If, as William Wordsworth said, "the child is father to the man", then the seeds of subsequent job satisfaction and dissatisfaction in doctors may be visible in the personality, motivations and learning styles of medical school applicants. This argument may provide some justification for using such measures in selection, particularly given the general association of job performance and satisfaction with personality [
37] and motivation [
38], and learning styles with personality [
22] .
However, just as genes are not destiny, so neither personality nor learning style is destiny. Nurture interacts with nature [
39], the environment building upon the genes, and the genes using what is provided by the environment; the poetic complement to William Wordsworth is therefore Alexander Pope, who said, "This education forms the common mind: Just as the twig is bent, the tree's inclined." Extreme introverts can, with sufficient insight, preparation and appropriate training become effective public speakers, less conscientious individuals can learn to be more organised and efficient, and those who are more neurotic can transcend their anxieties (and indeed neuroticism may be beneficial if sublimated into a professional concern for detail in critical situations, rather than merely being undifferentiated personal anxiety). .

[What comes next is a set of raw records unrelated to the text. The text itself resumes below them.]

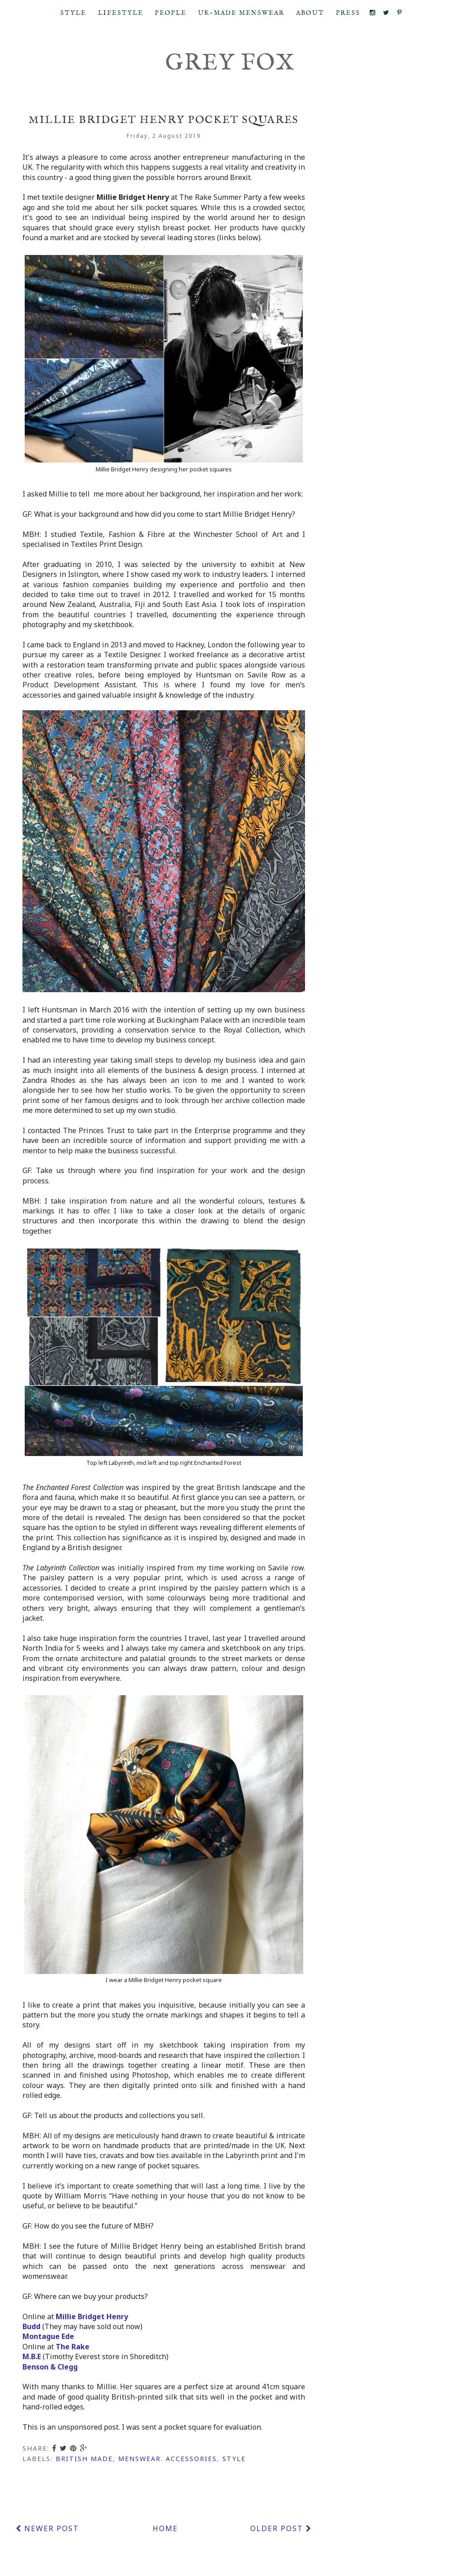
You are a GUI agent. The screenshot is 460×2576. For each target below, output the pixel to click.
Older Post (281, 2528)
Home (165, 2528)
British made (84, 2458)
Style (73, 13)
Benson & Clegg (50, 2367)
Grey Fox (230, 63)
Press (348, 13)
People (170, 13)
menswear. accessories (167, 2458)
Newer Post (47, 2528)
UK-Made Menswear (241, 13)
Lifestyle (120, 13)
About (310, 13)
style (234, 2458)
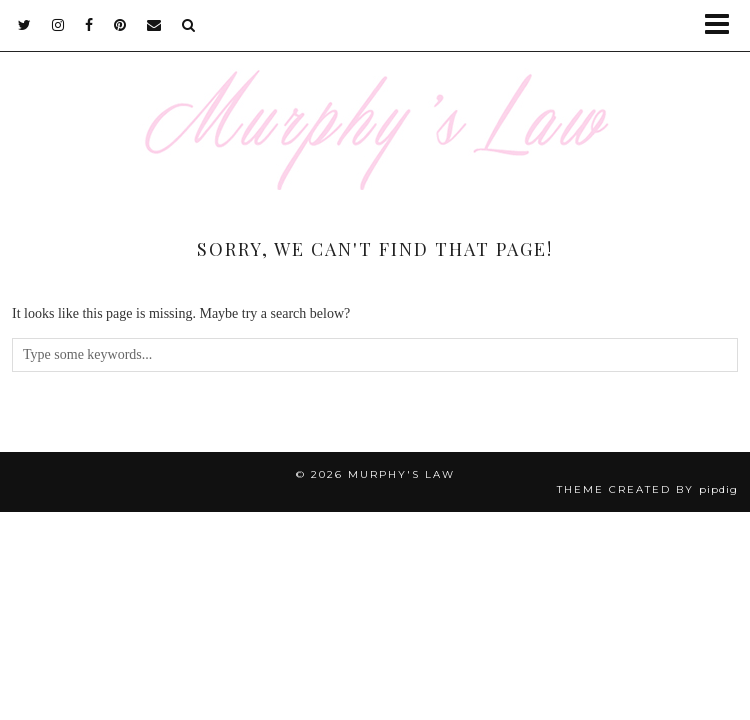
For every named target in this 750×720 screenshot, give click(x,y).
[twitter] (25, 25)
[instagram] (58, 25)
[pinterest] (120, 25)
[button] (723, 25)
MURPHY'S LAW (401, 474)
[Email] (154, 25)
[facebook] (89, 25)
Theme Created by (647, 489)
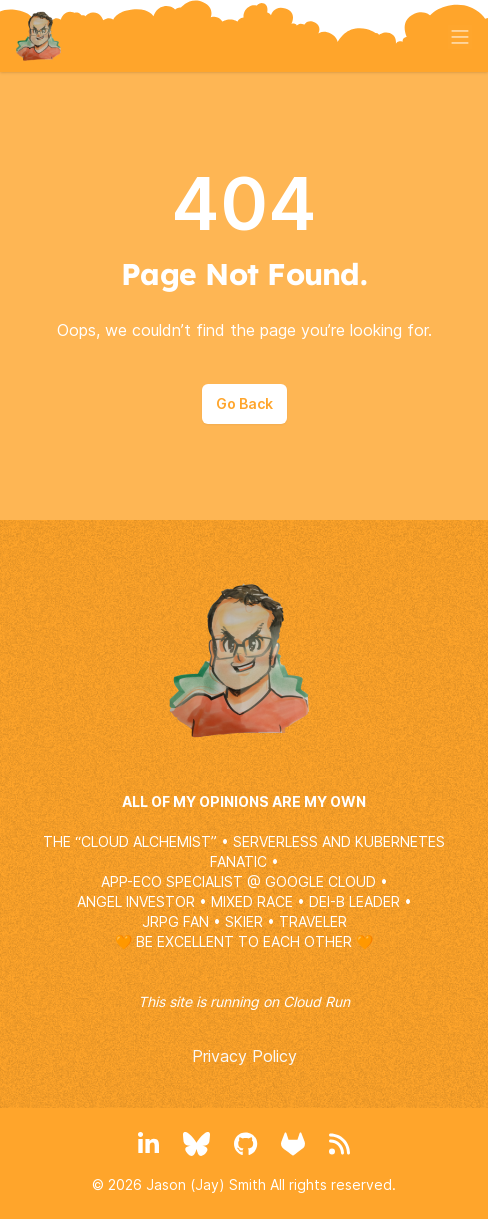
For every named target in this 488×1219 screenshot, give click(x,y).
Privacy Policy (244, 1056)
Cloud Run (316, 1001)
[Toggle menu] (460, 37)
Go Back (244, 403)
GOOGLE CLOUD (320, 881)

Formal education, particularly effective formal education [
40], can also alter study habits and learning styles, which are less fixed and 'trait-like' than personality measures [
17]. Intercalated degrees increase deep and strategic learning and decrease surface learning at medical school [
41], making it likely that they also encourage surface-rational and deep approaches to work. Deep and strategic learning also relate to the clinical experience gained by medical students [
32], making it possible that greater patient involvement during undergraduate clinical training, rather than mere reliance on textbook learning to pass exams, a characteristic of surface learners, will also reduce surface-disorganised approaches to work.